In days gone by, having a great product or service, solid marketing and a recognisable brand was good enough. But now, people also want to know what you believe in. And if it’s not something favourable, well, trouble is a-brewing. The public can turn against you in the blink of an eye.
Buyers truly care about what your brand supports. The 2017 Edelman report Beyond No Brand’s Land uncovered some eye-opening findings:
- 30 per cent of consumers say they made belief-driven purchase decisions more often than just three years ago.
- 60 per cent of millennials are belief-driven buyers, followed by gen X at 51 per cent.
- Don’t make the mistake of assuming these are low-income-earning ‘youngsters’. The top quarter of earners over-index as being belief-driven buyers.
- It’s a worldwide trend.
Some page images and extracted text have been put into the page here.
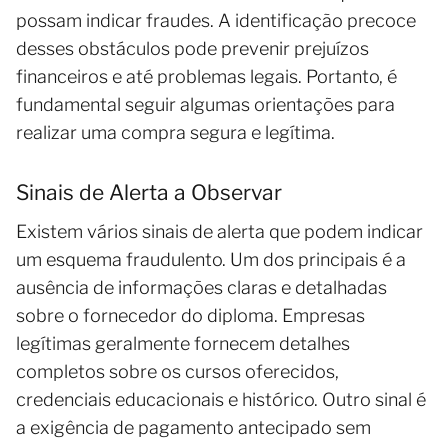
possam indicar fraudes. A identificação precoce
desses obstáculos pode prevenir prejuízos
financeiros e até problemas legais. Portanto, é
fundamental seguir algumas orientações para
realizar uma compra segura e legítima.
Sinais de Alerta a Observar
Existem vários sinais de alerta que podem indicar
um esquema fraudulento. Um dos principais é a
ausência de informações claras e detalhadas
sobre o fornecedor do diploma. Empresas
legítimas geralmente fornecem detalhes
completos sobre os cursos oferecidos,
credenciais educacionais e histórico. Outro sinal é
a exigência de pagamento antecipado sem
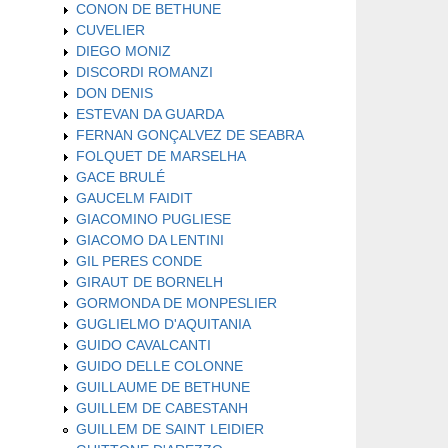
CONON DE BETHUNE
CUVELIER
DIEGO MONIZ
DISCORDI ROMANZI
DON DENIS
ESTEVAN DA GUARDA
FERNAN GONÇALVEZ DE SEABRA
FOLQUET DE MARSELHA
GACE BRULÉ
GAUCELM FAIDIT
GIACOMINO PUGLIESE
GIACOMO DA LENTINI
GIL PERES CONDE
GIRAUT DE BORNELH
GORMONDA DE MONPESLIER
GUGLIELMO D'AQUITANIA
GUIDO CAVALCANTI
GUIDO DELLE COLONNE
GUILLAUME DE BETHUNE
GUILLEM DE CABESTANH
GUILLEM DE SAINT LEIDIER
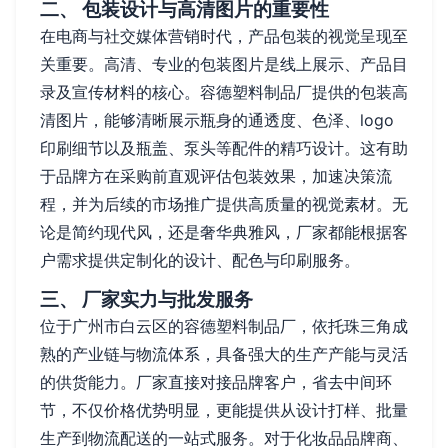
二、 包装设计与高清图片的重要性
在电商与社交媒体营销时代，产品包装的视觉呈现至
关重要。高清、专业的包装图片是线上展示、产品目
录及宣传材料的核心。容德塑料制品厂提供的包装高
清图片，能够清晰展示瓶身的通透度、色泽、logo
印刷细节以及瓶盖、泵头等配件的精巧设计。这有助
于品牌方在采购前直观评估包装效果，加速决策流
程，并为后续的市场推广提供高质量的视觉素材。无
论是简约现代风，还是奢华典雅风，厂家都能根据客
户需求提供定制化的设计、配色与印刷服务。
三、 厂家实力与批发服务
位于广州市白云区的容德塑料制品厂，依托珠三角成
熟的产业链与物流体系，具备强大的生产产能与灵活
的供货能力。厂家直接对接品牌客户，省去中间环
节，不仅价格优势明显，更能提供从设计打样、批量
生产到物流配送的一站式服务。对于化妆品品牌商、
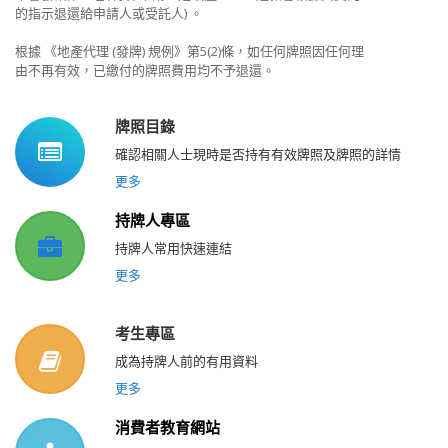
的指示退還給申請人或受託人) 。
根據 《地產代理 (發牌) 規例》第5(2)條，如任何牌照因任何理
由不再有效，已繳付的牌照費用均不予退還。
牌照目錄
確認相關人士現時是否持有有效牌照及牌照的詳情
更多
持牌人專區
持牌人常用快速連結
更多
考生專區
成為持牌人前的有用資料
更多
消費者教育網站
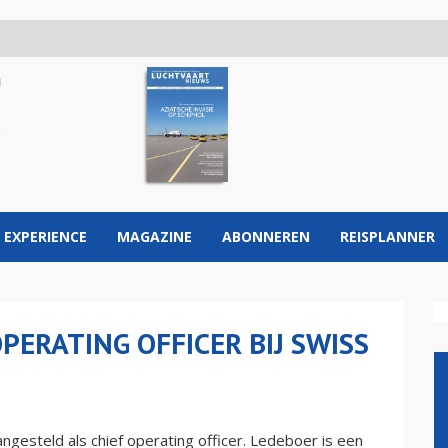
 EXPERIENCE
MAGAZINE
ABONNEREN
REISPLANNER
PERATING OFFICER BIJ SWISS
gesteld als chief operating officer. Ledeboer is een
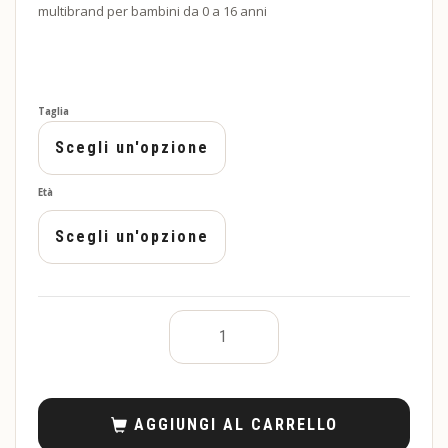
multibrand per bambini da 0 a 16 anni
Taglia
Età
AGGIUNGI AL CARRELLO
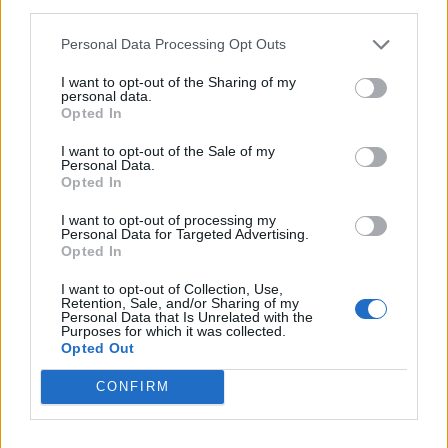
third parties.
Personal Data Processing Opt Outs
I want to opt-out of the Sharing of my
personal data.
Opted In
Ένας στους 4 αναιρεί
Στους δρόμους το
τα οφέλη των
Σαββατοκύριακο οι
I want to opt-out of the Sale of my
Personal Data.
υγιεινών γευμάτων με
ακτιβιστές για τα
Opted In
ανθυγιεινά σνακ
ορυκτά καύσιμα
I want to opt-out of processing my
ΔΙΕΘΝΉ
ΟΙΚΟΝΟΜΊΑ
Personal Data for Targeted Advertising.
Opted In
I want to opt-out of Collection, Use,
Retention, Sale, and/or Sharing of my
Personal Data that Is Unrelated with the
Purposes for which it was collected.
Opted Out
Δημοσιογράφος
Ούρσουλα φον ντερ
δέχθηκε σεξουαλική
Λάιεν: Μπορούν να
CONFIRM
επίθεση on air
δοθούν έως και 2,2 δις
ευρώ στην Ελλάδα –…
In fact, a larger percentage of people from China and India say they are belief-driven than people in France and the US.
- Half of all respondents said brands could do more to solve social troubles than governments could.
It goes further than a mere private opinion. Consumers will, in fact, make a buying decision off the back of their beliefs, so these opinions can hit your bottom dollar with ferocity. Nielsen conducted a survey and found more than 50 per cent of people are influenced by social-conscience and sustainability options touted by companies. This includes a company using fresh, natural or organic ingredients, whether the products are environmentally-friendly and whether the company is committed to social values.
And does your political leaning make a difference? Yes. A Sprout Social study found left-leaning people were more likely than right-leaners to want brands to take a stand. This is nowhere more blindingly obvious than when brands and public figures declare support (and sometimes their distaste) for US President Donald Trump. The backlash has typically been both swift and brutal.
With this in mind, it’s important you know your audience. If you are going to make a stand, you must carefully craft the key messaging and the content marketing strategy.
The tale of two brands
The same-sex marriage debate is a good example of how quickly public opinion can turn, depending on how your brand responds to a cause.
Australia’s national airline and its CEO, Alan Joyce, vocally supported Australia’s same-sex marriage cause. There were both good and bad reactions to this news, although most appeared to be positive. A bad reaction was very publicly revealed when a local man, a devout Christian, smashed a pie into the face of Joyce while he was presenting on stage. If anything, this incident drew more positive attention to Joyce and QANTAS’ stand. Joyce urged support from other companies, saying “that’s what good businesses do”.
It was a very different story for Cooper’s Brewery which, apparently, also supported same-sex marriage. But the company displayed their brand values in a very different way and wound up courting controversy. Teaming up with the Bible Society in a seven-minute-long video, they had several politicians debating the two sides of the issue. While the intent was to have a sensible talk about a divisive topic, it was not well thought out. Instead, it resulted in many businesses and members of the public denouncing the brand and their products, and forcing an apology from Cooper’s. The Brand Newsroom team discuss Cooper’s follies in this podcast episode.
Credit: Cooper’s Brewery
There are also multiple brands that embrace social and environmental responsibility with gusto and put their money where their mouth is – and they’re doing a roaring trade. These include shoe and eyewear manufacturer TOMS and Who Gives a Crap, a toilet paper business which donates 50 per cent of profits to building toilets and improving sanitation in the developing world.
Where to from here?
You don’t have to start giving away profits or courting controversy.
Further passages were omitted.